ANACORTES — What’s green, thin, slimy and sways in the water?

It’s eelgrass, an often unseen marine plant that is important for the environment and economy in the Puget Sound region.

The eelgrass in Puget Sound is sort of like a canary in a coal mine for the underwater world, serving as an indicator of marine health. It can affect many species that depend on it, from crabs to salmon.

“We want eelgrass to stay around because we know it’s such an important part of the ecosystem,” marine scientist Sylvia Yang said. “That’s why the Puget Sound Partnership cares about it.”

The partnership is a state agency formed to lead the region’s effort to protect the sound.

The agency has helped fund one of the latest local studies of the sea grass, a two-year research project Yang and Western Washington University environmental science professor David Shull are leading at the university’s Shannon Point Marine Center in Anacortes. Washington Sea Grant, a federal grant program managed through the University of Washington’s College of the Environment, is the primary sponsor.

“Eelgrass provides a number of important habitat functions for the nearshore environment, including acting like a nursery for forage fish like herring, … but we still need to learn what is controlling eelgrass health and growth,” Puget Sound Partnership spokeswoman Alicia Lawver said. “We hope this study will shed some light on water quality issues.”

Yang and Shull are working this summer with seven students — a mix of undergraduates and graduate students from WWU and other universities across the nation.

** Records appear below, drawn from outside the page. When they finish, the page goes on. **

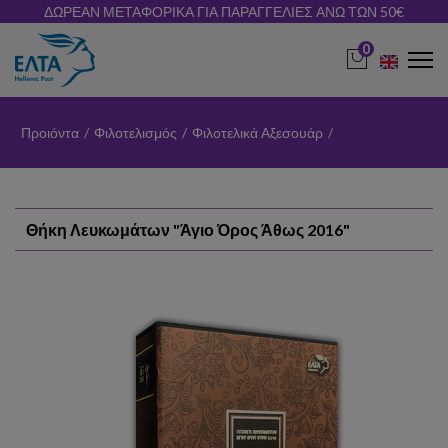
ΔΩΡΕΑΝ ΜΕΤΑΦΟΡΙΚΑ ΓΙΑ ΠΑΡΑΓΓΕΛΙΕΣ ΑΝΩ ΤΩΝ 50€
0
Προιόντα
/
Φιλοτελισμός
/
Φιλοτελικά Αξεσουάρ
/
Θήκη Λευκωμάτων "Άγιο Όρος Άθως 2016"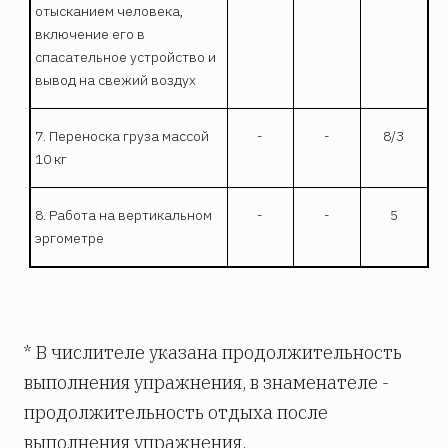
отысканием человека,
включение его в
спасательное устройство и
вывод на свежий воздух
7. Переноска груза массой
-
-
8/3
10 кг
8. Работа на вертикальном
-
-
5
эргометре
* В числителе указана продолжительность
выполнения упражнения, в знаменателе -
продолжительность отдыха после
выполнения упражнения.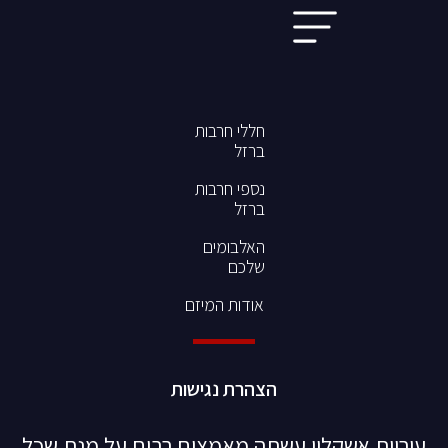
חללי חרבות
ברזל
נספי חרבות
ברזל
האלבומים
שלכם
אודות המיזם
הצהרת נגישות
עיריית אשקלון עשתה מאמצים רבים על מנת שכל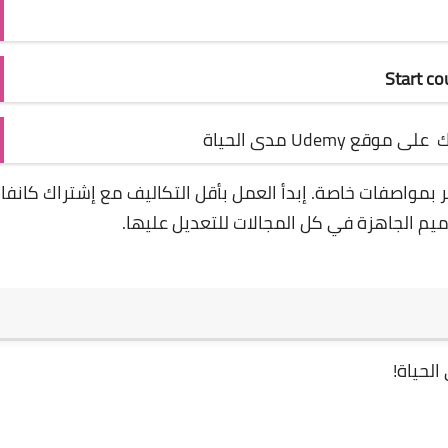
Start co
Udem مدى الحياة
ر بمواصفات خاصة. إبدأ العمل بأقل التكاليف مع إشتراك كانفاا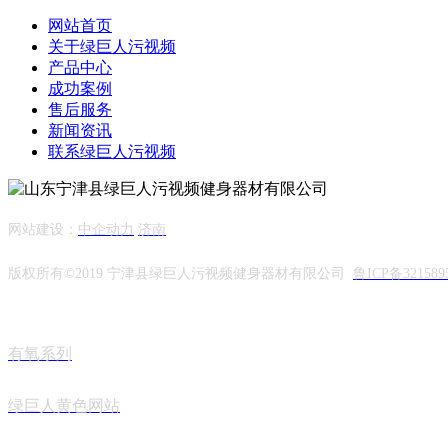
网站首页
关于绿巨人污视频
产品中心
成功案例
售后服务
新闻资讯
联系绿巨人污视频
网站建设：
中企动力
济南
版权所有©2019 宁津县绿巨人污视频健身器材有限公司
鲁ICP备321589
有氧系列
绿巨人黄色网站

Collectively, the team and those who have contributed to the project since its start in February 2014 are hoping to find out how well Puget Sound eelgrass grows and reproduces in areas with different levels of sulfide, found in the mud around its roots.

The results could help direct eelgrass management in Puget Sound.

The Puget Sound Partnership has set the ambitious goal of adding 10,600 acres of eelgrass in Puget Sound by 2020.

So far, the agency has found eelgrass in Puget Sound has held relatively stable since 2000.

Knowing how much sulfide can harm eelgrass could help restoration and conservation groups use their resources efficiently.

“Knowing that money resources are limited, what are places where maybe if you leave it alone it’s OK and where it’s critical that you do something?” Yang said.

Another question the research team hopes to answer is how the effect of sulfide varies for the plant at different life stages.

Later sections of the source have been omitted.